The original Postal, taking the phrase for a mid-eighties spate of postal workers gunning down co-workers, featured an insane lead character killing his way through his home town. It generated so much controversy the United States Postal Service tried to sue developers Running with Scissors and it was proclaimed public enemy number one; well, one of three enemies in Liebermann’s ‘worst things in America’ (the others were Marylin Mason and Calvin Klein ads). It’s no surprise then that the sequel, even before hitting the shelves was considered the most dangerous game ever released; this time you’d be murdering in a free-form, open world 3D environment and in first person; up close and personal, just like in real-life the campaigners panicked. It was the end times.

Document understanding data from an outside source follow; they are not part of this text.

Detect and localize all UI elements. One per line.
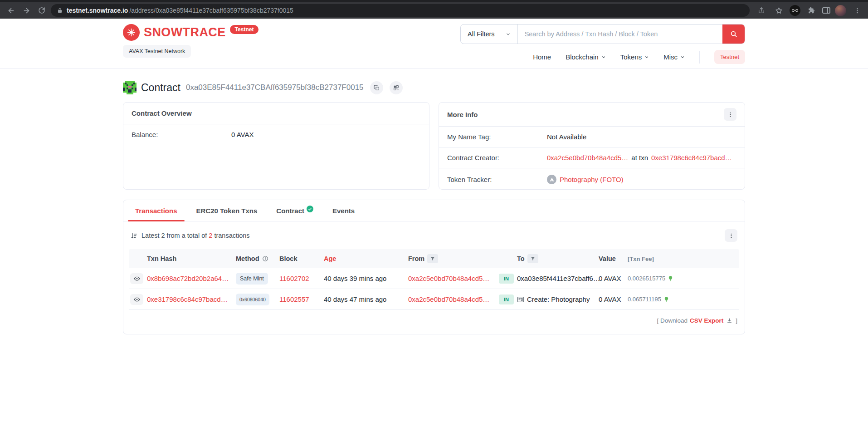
extension-avatar-icon[interactable] <box>790 5 800 16</box>
creator-txn-link[interactable]: 0xe31798c6c84c97bacd… <box>651 154 732 162</box>
brand-name[interactable]: SNOWTRACE <box>144 24 226 41</box>
value-cell: 0 AVAX <box>599 275 628 282</box>
col-age[interactable]: Age <box>324 255 408 262</box>
col-method: Method <box>236 255 279 262</box>
balance-label: Balance: <box>132 131 231 138</box>
page-title: Contract <box>141 82 180 94</box>
kebab-icon <box>728 233 734 239</box>
transactions-count: 2 <box>209 232 212 239</box>
tab-contract[interactable]: Contract <box>269 200 321 221</box>
side-panel-icon[interactable] <box>822 7 830 14</box>
col-block: Block <box>279 255 324 262</box>
transaction-row: 0xe31798c6c84c97bacd… 0x60806040 1160255… <box>129 289 739 310</box>
search-filter-label: All Filters <box>468 30 495 38</box>
from-address-link[interactable]: 0xa2c5e0bd70b48a4cd5… <box>408 275 489 282</box>
gas-bulb-icon <box>663 296 669 302</box>
token-tracker-row: Token Tracker: Photography (FOTO) <box>439 168 745 191</box>
method-badge: 0x60806040 <box>236 294 269 305</box>
csv-export-link[interactable]: CSV Export <box>690 317 723 324</box>
creator-address-link[interactable]: 0xa2c5e0bd70b48a4cd5… <box>547 154 628 162</box>
chevron-down-icon <box>506 32 511 37</box>
to-filter-icon[interactable] <box>527 254 538 263</box>
transactions-card: Transactions ERC20 Token Txns Contract E… <box>123 200 745 334</box>
chevron-down-icon <box>680 55 685 59</box>
info-circle-icon[interactable] <box>262 255 268 262</box>
copy-address-button[interactable] <box>370 81 383 94</box>
reload-icon[interactable] <box>35 4 48 17</box>
eye-icon <box>134 296 140 303</box>
age-value: 40 days 39 mins ago <box>324 275 408 282</box>
creator-at-txn-text: at txn <box>631 154 648 162</box>
transactions-menu-button[interactable] <box>725 229 737 242</box>
search-filter-dropdown[interactable]: All Filters <box>461 25 518 44</box>
contract-creator-label: Contract Creator: <box>447 154 547 162</box>
nav-misc[interactable]: Misc <box>663 53 685 61</box>
col-txn-fee: [Txn Fee] <box>628 255 739 262</box>
contract-address: 0xa03E85F4411e37CBAff635975bf38cB2737F00… <box>186 83 364 92</box>
bookmark-star-icon[interactable] <box>772 4 785 17</box>
main-nav: Home Blockchain Tokens Misc Testnet <box>533 50 745 64</box>
txn-hash-link[interactable]: 0x8b698ac72bd20b2a64… <box>147 275 229 282</box>
nav-testnet-button[interactable]: Testnet <box>714 50 745 64</box>
search-bar: All Filters <box>460 24 745 44</box>
preview-txn-button[interactable] <box>130 273 143 284</box>
profile-avatar[interactable] <box>835 5 846 16</box>
name-tag-label: My Name Tag: <box>447 133 547 141</box>
from-filter-icon[interactable] <box>427 254 438 263</box>
download-icon <box>727 318 732 324</box>
gas-bulb-icon <box>668 275 673 281</box>
txn-fee-value: 0.0026515775 <box>628 275 665 282</box>
sort-descending-icon <box>131 232 137 239</box>
more-info-card: More Info My Name Tag: Not Available Con… <box>439 102 745 190</box>
contract-creation-icon <box>517 296 524 303</box>
back-icon[interactable] <box>5 4 17 17</box>
brand-block: SNOWTRACE Testnet AVAX Testnet Network <box>123 24 258 64</box>
nav-tokens[interactable]: Tokens <box>620 53 649 61</box>
page-title-row: Contract 0xa03E85F4411e37CBAff635975bf38… <box>123 81 745 94</box>
tab-events[interactable]: Events <box>325 200 362 221</box>
browser-chrome: testnet.snowtrace.io /address/0xa03e85f4… <box>0 0 868 19</box>
name-tag-row: My Name Tag: Not Available <box>439 127 745 147</box>
tab-transactions[interactable]: Transactions <box>128 200 185 221</box>
chevron-down-icon <box>644 55 649 59</box>
qr-code-icon <box>393 85 399 91</box>
direction-badge: IN <box>499 274 514 284</box>
nav-home[interactable]: Home <box>533 53 551 61</box>
nav-divider <box>699 51 700 64</box>
table-header-row: Txn Hash Method Block Age From <box>129 249 739 268</box>
tab-erc20-token-txns[interactable]: ERC20 Token Txns <box>189 200 265 221</box>
snowtrace-logo-icon[interactable] <box>123 24 140 41</box>
eye-icon <box>134 275 140 282</box>
block-link[interactable]: 11602702 <box>279 275 309 282</box>
browser-menu-icon[interactable] <box>851 4 863 17</box>
value-cell: 0 AVAX <box>599 295 628 303</box>
search-input[interactable] <box>518 25 722 44</box>
forward-icon[interactable] <box>20 4 33 17</box>
search-button[interactable] <box>722 25 745 44</box>
transaction-row: 0x8b698ac72bd20b2a64… Safe Mint 11602702… <box>129 268 739 289</box>
browser-actions <box>752 4 863 17</box>
transactions-table: Txn Hash Method Block Age From <box>129 249 739 310</box>
transactions-summary-text: Latest 2 from a total of 2 transactions <box>141 232 250 239</box>
share-icon[interactable] <box>755 4 768 17</box>
to-contract-creation: Create: Photography <box>527 295 590 303</box>
txn-fee-value: 0.065711195 <box>628 296 661 303</box>
txn-hash-link[interactable]: 0xe31798c6c84c97bacd… <box>147 295 228 303</box>
chevron-down-icon <box>601 55 606 59</box>
overview-card-title: Contract Overview <box>132 109 192 117</box>
tab-bar: Transactions ERC20 Token Txns Contract E… <box>123 200 745 221</box>
col-to: To <box>517 254 599 263</box>
csv-export-row: [ Download CSV Export ] <box>123 310 745 334</box>
preview-txn-button[interactable] <box>130 294 143 305</box>
qr-code-button[interactable] <box>390 81 403 94</box>
nav-blockchain[interactable]: Blockchain <box>566 53 606 61</box>
extensions-puzzle-icon[interactable] <box>805 4 818 17</box>
balance-value: 0 AVAX <box>231 131 254 138</box>
url-bar[interactable]: testnet.snowtrace.io /address/0xa03e85f4… <box>51 4 750 17</box>
more-info-menu-button[interactable] <box>724 108 736 121</box>
from-address-link[interactable]: 0xa2c5e0bd70b48a4cd5… <box>408 295 489 303</box>
search-icon <box>730 30 737 38</box>
token-tracker-link[interactable]: Photography (FOTO) <box>560 176 624 183</box>
more-info-card-title: More Info <box>447 111 478 118</box>
block-link[interactable]: 11602557 <box>279 295 309 303</box>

While Rockstar’s Manhunt largely owned 2003 as the game everyone loved to hate, Postal 2 still cooked up some outrage; it was blamed for some unrelated violence, banned from most US supermarkets and even appeared in the Black-Eyed-Peas’ Where is the Love video, showing kids playing it while the band watched sadly (Rather than responsibly taking it off the kids). Fair enough, the BEP’s music makes me go Postal. Briefly known as the most violent and notorious game ever released, Postal 2’s reputation has faded over time, replaced with better, more efficient murder-simulators but for a while it was the Moral Campaigners poster-child. After a poster of Marylin Manson in some Calvin’s, presumably.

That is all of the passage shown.